"What is your sister doing? Is she still at Barcelona?"
"Yes; but she will not be there long, for the bishop will not have her in the town or the diocese, and the bishop is stronger than the viceroy. She only returned to Barcelona on the plea that she wished to pass through Catalonia of her way home, but she does not need to stay there for nine or ten months on that account. She will have to leave in a month for certain, but she is not much put out, as the viceroy is sure to keep her wherever she goes, and she may eventually succeed in ruining him. In the meanwhile she is revelling in the bad repute she has gained for her lover."
"I know something of her peculiarities; but she cannot dislike a man who has made her rich."
"Rich! She has only got her diamonds. Do you imagine this monster capable of any feelings of gratitude? She is not a human being, and no one knows her as I do. She has made the count commit a hundred acts of injustice so that all Spain may talk of her, and know that she has made herself mistress of his body and soul, and all he has. The worse his actions are, the more certain she feels that people will talk of her, and that is all she wants. Her obligations to me are beyond counting, for she owes me all, even to her existence, and instead of continuing my husband in her service she has sent him about his business."
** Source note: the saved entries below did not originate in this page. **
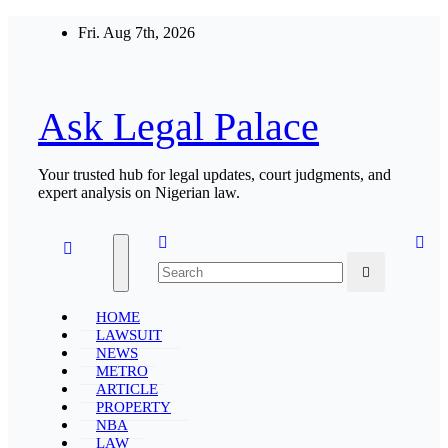
Skip
Fri. Aug 7th, 2026
to
content
Ask Legal Palace
Your trusted hub for legal updates, court judgments, and
expert analysis on Nigerian law.
HOME
LAWSUIT
NEWS
METRO
ARTICLE
PROPERTY
NBA
LAW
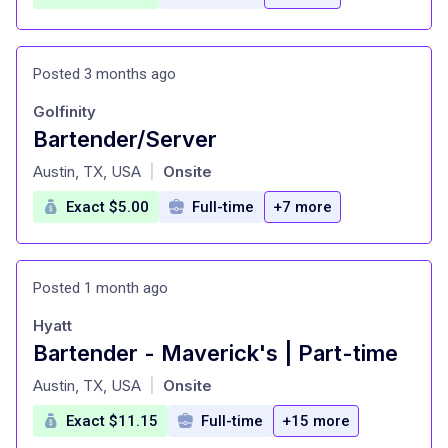
Posted 3 months ago
Golfinity
Bartender/Server
at
Austin, TX, USA
Onsite
|
Exact $5.00
Full-time
+7 more
Posted 1 month ago
Hyatt
Bartender - Maverick's | Part-time
at
Austin, TX, USA
Onsite
|
Exact $11.15
Full-time
+15 more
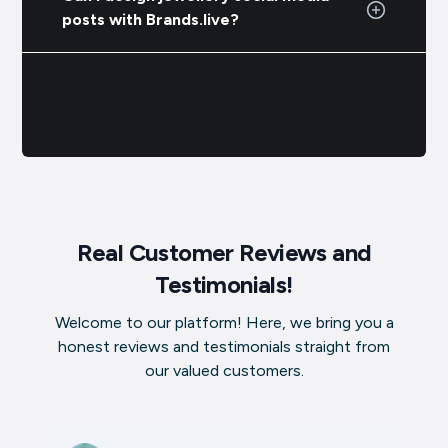
posts with Brands.live?
Real Customer Reviews and
Testimonials!
Welcome to our platform! Here, we bring you a
honest reviews and testimonials straight from
our valued customers.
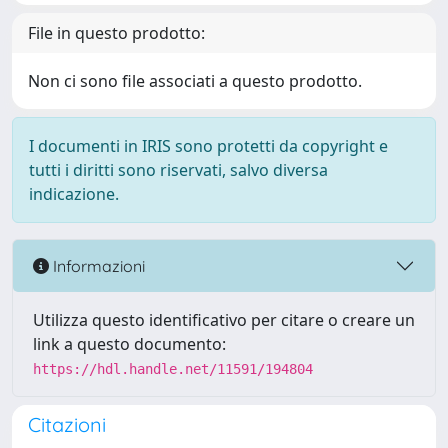
File in questo prodotto:
Non ci sono file associati a questo prodotto.
I documenti in IRIS sono protetti da copyright e
tutti i diritti sono riservati, salvo diversa
indicazione.
Informazioni
Utilizza questo identificativo per citare o creare un
link a questo documento:
https://hdl.handle.net/11591/194804
Citazioni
"Then I wonder how she came to treat me so generously."
"If you knew all, you would not feel grateful to her."
"Tell me all, then."
"She only paid for your keep at the inn and in prison to make people believe you were her lover, and to shame the count. All Barcelona knows that you were assassinated at her door, and that you were fortunate enough to run the fellow through."
"But she cannot have been the instigator of, or even the accomplice in, the plot for my assassination. That's against nature."
"I dare say, but everything in Nina is against nature. What I tell you is the bare truth, for I was a witness of it all. Whenever the viceroy visited her she wearied him with praise of your gallantry, your wit, your noble actions, comparing you with the Spaniards, greatly to their disadvantage.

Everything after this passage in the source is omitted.